[PROVIDED DATA Boundary: Start]

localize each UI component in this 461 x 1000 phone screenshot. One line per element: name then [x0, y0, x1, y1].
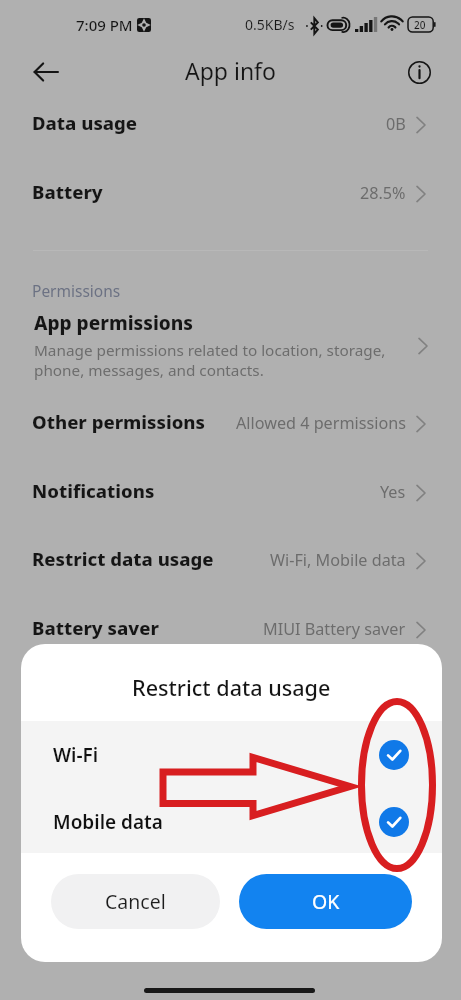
staticText: Restrict data usage — [132, 673, 331, 702]
button[interactable]: Notifications — [0, 459, 461, 527]
button[interactable]: Restrict data usage — [0, 527, 461, 595]
staticText: MIUI Battery saver — [263, 618, 406, 640]
button[interactable]: OK — [239, 874, 412, 929]
button[interactable]: Battery saver — [0, 596, 461, 664]
staticText: 0.5KB/s — [245, 15, 295, 34]
button[interactable]: Cancel — [51, 874, 220, 929]
button[interactable]: Mobile data — [21, 789, 442, 855]
button[interactable]: Other permissions — [0, 390, 461, 458]
staticText: Data usage — [32, 110, 138, 135]
staticText: Notifications — [32, 478, 155, 503]
staticText: Wi-Fi, Mobile data — [270, 549, 406, 571]
staticText: App info — [185, 55, 276, 86]
staticText: OK — [312, 888, 340, 915]
staticText: 20 — [414, 18, 426, 32]
button[interactable]: Info — [396, 48, 444, 96]
staticText: Battery saver — [32, 615, 159, 640]
staticText: Cancel — [105, 888, 166, 915]
staticText: App permissions — [34, 310, 193, 336]
button[interactable]: App permissions — [0, 305, 461, 385]
staticText: 0B — [386, 113, 406, 135]
button[interactable]: Battery — [0, 160, 461, 228]
staticText: 7:09 PM — [76, 15, 133, 35]
staticText: Yes — [380, 481, 406, 503]
staticText: 28.5% — [360, 182, 406, 204]
staticText: Restrict data usage — [32, 546, 214, 571]
button[interactable]: Data usage — [0, 91, 461, 159]
staticText: Battery — [32, 179, 103, 204]
button[interactable]: Wi-Fi — [21, 722, 442, 788]
staticText: Other permissions — [32, 409, 205, 434]
staticText: Wi-Fi — [53, 742, 99, 768]
staticText: Mobile data — [53, 809, 163, 835]
staticText: Manage permissions related to location, … — [34, 340, 386, 381]
staticText: Allowed 4 permissions — [236, 412, 406, 434]
staticText: Permissions — [32, 280, 121, 301]
button[interactable]: Back — [22, 48, 70, 96]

[PROVIDED DATA Boundary: End]

Take each line above that holds the string "Mobile" and copy it.

### THE ANSWER
button[interactable]: Mobile data — [21, 789, 442, 855]
staticText: Wi-Fi, Mobile data — [270, 549, 406, 571]
staticText: Mobile data — [53, 809, 163, 835]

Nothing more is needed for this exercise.